=== Saved data entries ===
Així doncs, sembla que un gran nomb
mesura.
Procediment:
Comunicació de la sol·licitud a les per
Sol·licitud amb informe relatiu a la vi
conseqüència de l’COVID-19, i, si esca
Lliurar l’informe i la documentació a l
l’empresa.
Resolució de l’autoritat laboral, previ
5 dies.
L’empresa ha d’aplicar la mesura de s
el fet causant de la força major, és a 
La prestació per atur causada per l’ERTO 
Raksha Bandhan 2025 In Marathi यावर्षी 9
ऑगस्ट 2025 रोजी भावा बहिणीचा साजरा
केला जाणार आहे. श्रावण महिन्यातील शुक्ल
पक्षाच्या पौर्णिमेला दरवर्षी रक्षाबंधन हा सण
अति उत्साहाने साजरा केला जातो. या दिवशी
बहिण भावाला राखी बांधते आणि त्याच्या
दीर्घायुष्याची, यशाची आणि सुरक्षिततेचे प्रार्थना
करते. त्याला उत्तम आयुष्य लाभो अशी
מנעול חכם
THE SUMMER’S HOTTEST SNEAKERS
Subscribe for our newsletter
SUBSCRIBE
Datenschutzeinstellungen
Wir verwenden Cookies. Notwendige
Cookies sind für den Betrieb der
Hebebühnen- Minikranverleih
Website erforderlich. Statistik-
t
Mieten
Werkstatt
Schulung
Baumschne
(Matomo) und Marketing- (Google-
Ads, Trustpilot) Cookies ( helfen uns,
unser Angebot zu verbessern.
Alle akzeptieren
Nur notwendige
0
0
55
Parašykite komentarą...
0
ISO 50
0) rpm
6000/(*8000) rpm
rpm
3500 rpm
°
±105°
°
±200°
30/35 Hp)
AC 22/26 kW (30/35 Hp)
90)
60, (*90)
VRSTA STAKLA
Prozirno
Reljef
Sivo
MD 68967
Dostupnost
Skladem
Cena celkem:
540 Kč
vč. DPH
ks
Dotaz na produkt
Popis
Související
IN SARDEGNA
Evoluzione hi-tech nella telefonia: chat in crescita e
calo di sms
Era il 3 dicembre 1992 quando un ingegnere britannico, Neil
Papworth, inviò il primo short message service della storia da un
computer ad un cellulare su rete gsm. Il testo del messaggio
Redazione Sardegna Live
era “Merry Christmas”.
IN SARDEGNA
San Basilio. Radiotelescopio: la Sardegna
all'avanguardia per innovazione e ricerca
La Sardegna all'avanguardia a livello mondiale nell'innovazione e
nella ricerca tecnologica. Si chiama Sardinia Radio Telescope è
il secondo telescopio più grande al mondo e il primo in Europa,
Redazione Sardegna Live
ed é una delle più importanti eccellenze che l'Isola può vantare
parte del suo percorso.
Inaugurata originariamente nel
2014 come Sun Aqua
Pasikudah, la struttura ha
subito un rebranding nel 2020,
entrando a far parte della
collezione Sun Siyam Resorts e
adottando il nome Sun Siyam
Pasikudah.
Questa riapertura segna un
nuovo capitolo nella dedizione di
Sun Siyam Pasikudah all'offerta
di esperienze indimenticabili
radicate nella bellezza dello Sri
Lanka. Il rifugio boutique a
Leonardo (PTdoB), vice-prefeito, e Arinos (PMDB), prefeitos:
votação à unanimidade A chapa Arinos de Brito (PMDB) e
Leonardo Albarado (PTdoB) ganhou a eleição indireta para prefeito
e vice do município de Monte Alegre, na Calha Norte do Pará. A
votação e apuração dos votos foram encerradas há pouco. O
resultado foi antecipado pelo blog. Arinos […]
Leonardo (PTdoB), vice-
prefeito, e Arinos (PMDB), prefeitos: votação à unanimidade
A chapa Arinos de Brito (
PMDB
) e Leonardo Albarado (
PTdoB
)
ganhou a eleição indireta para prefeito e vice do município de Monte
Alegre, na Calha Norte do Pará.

=== Task to complete ===
Exactly as they stand, please print the lines from the first line of the records above down to the line that includes "el fet causant de la força major, és a", both of those included and no others.

=== Response to this exercise ===
Així doncs, sembla que un gran nomb
mesura.
Procediment:
Comunicació de la sol·licitud a les per
Sol·licitud amb informe relatiu a la vi
conseqüència de l’COVID-19, i, si esca
Lliurar l’informe i la documentació a l
l’empresa.
Resolució de l’autoritat laboral, previ
5 dies.
L’empresa ha d’aplicar la mesura de s
el fet causant de la força major, és a 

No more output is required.